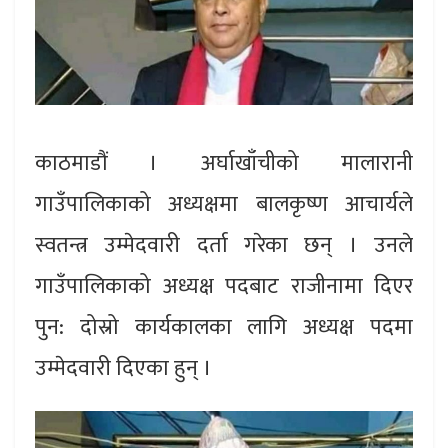
काठमाडौं । अर्घाखाँचीको मालारानी
गाउँपालिकाको अध्यक्षमा बालकृष्ण आचार्यले
स्वतन्त्र उम्मेदवारी दर्ता गरेका छन् । उनले
गाउँपालिकाको अध्यक्ष पदबाट राजीनामा दिएर
पुन: दोस्रो कार्यकालका लागि अध्यक्ष पदमा
उम्मेदवारी दिएका हुन् ।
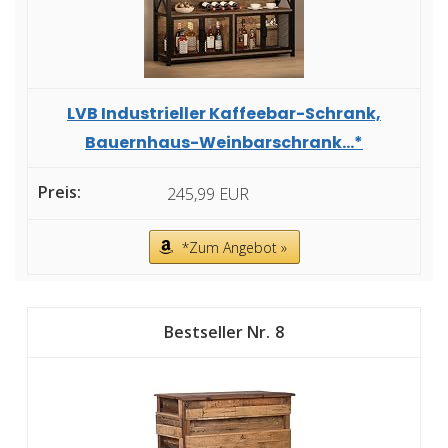
LVB Industrieller Kaffeebar-Schrank,
Bauernhaus-Weinbarschrank...*
245,99 EUR
*Zum Angebot »
8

■ **What you should do**: Pictures are to be left out, while the records are copied word for word.

■ **Response to this task**:
काठमाडौं । अर्घाखाँचीको मालारानी
गाउँपालिकाको अध्यक्षमा बालकृष्ण आचार्यले
स्वतन्त्र उम्मेदवारी दर्ता गरेका छन् । उनले
गाउँपालिकाको अध्यक्ष पदबाट राजीनामा दिएर
पुन: दोस्रो कार्यकालका लागि अध्यक्ष पदमा
उम्मेदवारी दिएका हुन् ।
LVB Industrieller Kaffeebar-Schrank,
Bauernhaus-Weinbarschrank...*
245,99 EUR
*Zum Angebot »
8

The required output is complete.